Prep 25 mins
Cook 35 mins
Good enough for company. I have served with buttered noodles on the side tossed with herbs of provence and a salad of greens with roquefort dressing.
- 1⁄4 cup flour
- 1⁄4 teaspoon salt
- 1⁄4 teaspoon pepper
- 1 (2 lb) chicken, cut up into serving pieces,skin removed
- 1 tablespoon oil
- 2 teaspoons flour
- 1 1⁄4 cups apple juice
- 1⁄4 cup calvados or 1⁄4 cup apple brandy
- 1 teaspoon oil
- 1 peeled chopped granny smith apple (about 1 cup)
- 1⁄2 cup chopped shallot
- 1 bay leaf
- 1⁄2 cup sour cream (low fat is OK)
- 1 tablespoon butter
- 2 tablespoons sugar
- 2 granny smith apples, cored but not peeled,sliced crosswise into thin rings
- Combine 1/4 cup flour, salt and pepper in a large zip-top plastic storage bag or paper bag.

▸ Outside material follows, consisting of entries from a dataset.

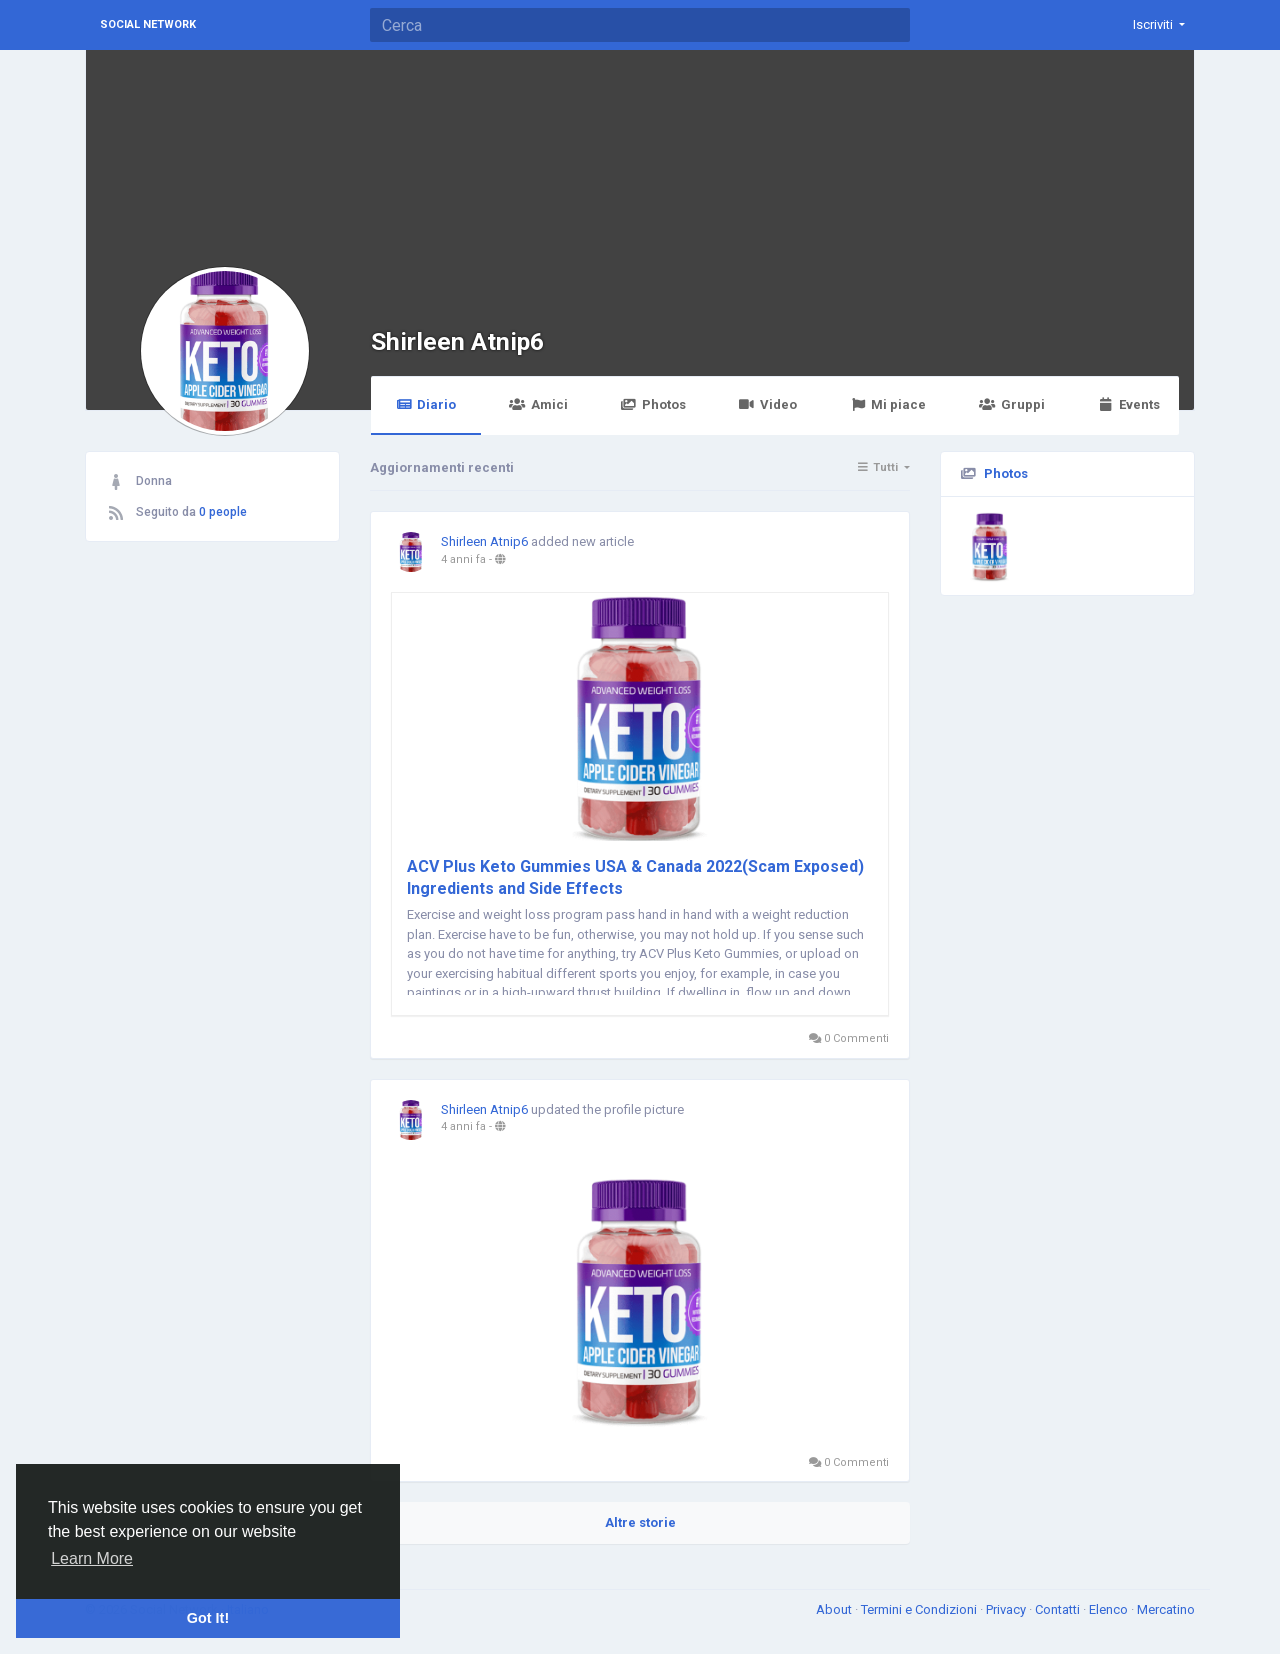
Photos (653, 404)
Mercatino (1166, 1609)
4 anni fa (463, 559)
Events (1129, 404)
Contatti (1059, 1609)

- Add chicken, seal bag and shake to coat.
- Sauté chicken in 1 Tbs oil in large skillet over medium heat about 5 minutes on each side until browned; remove from skillet.
- Place 2 Tbs flour in a small bowl and gradually add juice and Calvados, whisking until blended.
- Add 1 tsp oil to the skillet and sauté apple and shallots about 5 minutes over medium heat until tender.
- Return chicken to the skillet.
- Add apple juice mixture and bay leaf.
- Bring to a boil, cover, reduce heat and simmer, stirring occasionally, about 35 minutes until chicken is done.
- Discard bay leaf.
- Remove skillet from heat and stir in sour cream.
- Remove chicken to a serving platter, pour sauce from chicken over chicken and keep warm.
- Wipe the skillet clean.
- Melt butter in the skillet over medium heat, add sugar and apple rings and sauté about 5 min until lightly browned.
- Arrange apple rings on platter next to chicken mixture and serve.